Any finite sheeted connected cover of the circle is again homeomorphic to a circle. On the group level, this is consistent with the fact that subgroups of $\mathbb Z$ are isomorphic to $\mathbb Z$. This leads to the question of whether one could find nontrivial covers which are still homeomorphic to the base space for other groups that have subgroups isomorphic to themselves. In particular, consider the free group on 2 generators $F_2$. It has plenty of subgroups isomorphic to $F_2$, so one can ask
Question Is there a space $X$ with $\pi_1(X)\cong F_2$ which has a nontrivial cover $p\colon E\to X$, where $E\cong X$?
Clearly the standard example of $X=S^1\vee S^1$ doesn't work, but perhaps starting with $X$ as a graph of infinite valence might work, or perhaps there is an even more clever construction.
Let $G\subset F_2=\langle a,b\rangle$ be the subgroup generated by $a^2$ and $b^2$. Let $X_0=S^1\vee S^1$ and recursively define $X_{n+1}$ to be the covering space of $X_n$ associated to $G$, identifying $\pi_1(X_n)\cong G$ with $F_2$. Note that there is an embedding $X_0\to X_1$ that induces an isomorphism on $\pi_1$, mapping the two loops of $X_0$ to the loops in $X_1$ corresponding to $a^2$ and $b^2$. Taking the covering spaces associated to $G$ on both sides, this induces an embedding $X_1\to X_2$, and then $X_2\to X_3$, and so on. Let $X$ be the colimit of this sequence of embeddings $X_0\to X_1\to X_2\to\dots$.
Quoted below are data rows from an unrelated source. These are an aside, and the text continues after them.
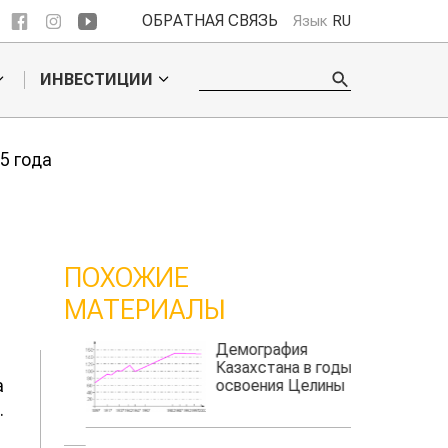
ОБРАТНАЯ СВЯЗЬ
Язык
RU
ИНВЕСТИЦИИ
5 года
ПОХОЖИЕ
МАТЕРИАЛЫ
ие
Демография
я
Казахстана в годы
а
лины
освоения Целины
.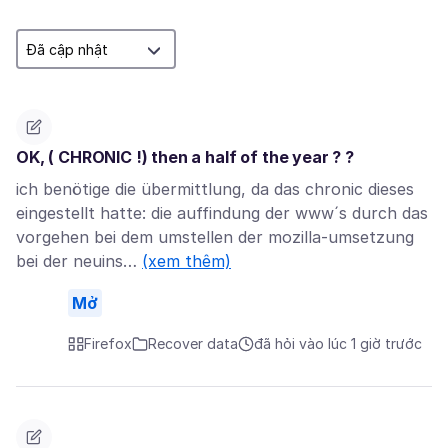
OK, ( CHRONIC !) then a half of the year ? ?
ich benötige die übermittlung, da das chronic dieses
eingestellt hatte: die auffindung der www´s durch das
vorgehen bei dem umstellen der mozilla-umsetzung
bei der neuins…
(xem thêm)
Mở
Firefox
Recover data
đã hỏi vào lúc 1 giờ trước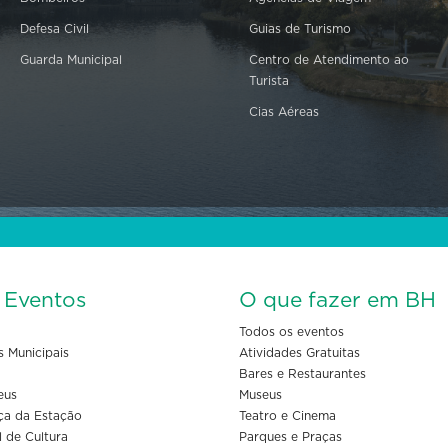
Defesa Civil
Guias de Turismo
Guarda Municipal
Centro de Atendimento ao
Turista
Cias Aéreas
s Eventos
O que fazer em BH
Todos os eventos
s Municipais
Atividades Gratuitas
Bares e Restaurantes
eus
Museus
ça da Estação
Teatro e Cinema
l de Cultura
Parques e Praças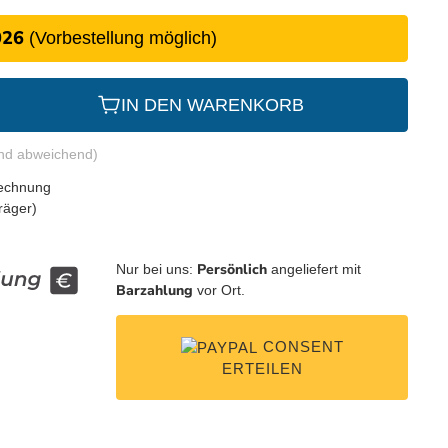
026
(Vorbestellung möglich)
IN DEN WARENKORB
and abweichend)
Persönlich
Nur bei uns:
angeliefert mit
Barzahlung
vor Ort.
CONSENT
ERTEILEN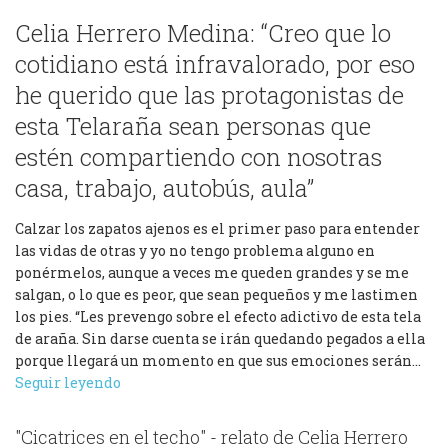
Celia Herrero Medina: “Creo que lo
cotidiano está infravalorado, por eso
he querido que las protagonistas de
esta Telaraña sean personas que
estén compartiendo con nosotras
casa, trabajo, autobús, aula”
Calzar los zapatos ajenos es el primer paso para entender
las vidas de otras y yo no tengo problema alguno en
ponérmelos, aunque a veces me queden grandes y se me
salgan, o lo que es peor, que sean pequeños y me lastimen
los pies. “Les prevengo sobre el efecto adictivo de esta tela
de araña. Sin darse cuenta se irán quedando pegados a ella
porque llegará un momento en que sus emociones serán…
Seguir leyendo
"Cicatrices en el techo" - relato de Celia Herrero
Since each of the maps $X_n\to X_{n+1}$ is a closed embedding, $\pi_1(X)$ is the colimit of the groups $\pi_1(X_n)$ and thus is isomorphic to $F_2$. Now, the covering maps $p_n:X_{n+1}\to X_n$ are compatible with the inclusion maps in the colimit, and thus induce a map $p:X\to X$ which induces the inclusion $F_2\cong G\to F_2$ on $\pi_1$. So, if this colimit map $p$ is still a covering map, it is the desired example.
To sketch a proof that $p$ is a covering map, fix a pair of points $x,y\in X_0$, one in each circle, and neither one a dyadic rational fraction of the way around the circle. This means that neither $x$ nor $y$ will ever become a vertex in the natural CW-complex structure on any $X_n$. Then for all $n$, $X_n\setminus\{x,y\}$ is evenly covered by $p_n$ (identifying $x$ and $y$ as points of $X_n$ via the embedding $X_0\to X_n$). It follows then that $X\setminus\{x,y\}$ is evenly covered by $p$. Varying $x$ and $y$, sets of the form $X\setminus\{x,y\}$ cover $X$.
(Intuitively, $X$ looks like $S^1\vee S^1$ with infinitely dense tree-like "fuzz" attached at each dyadic rational along each circle, where the fuzz itself has fuzz attached at each dyadic rational along each edge, and then the fuzz's fuzz also has fuzz, and so on.)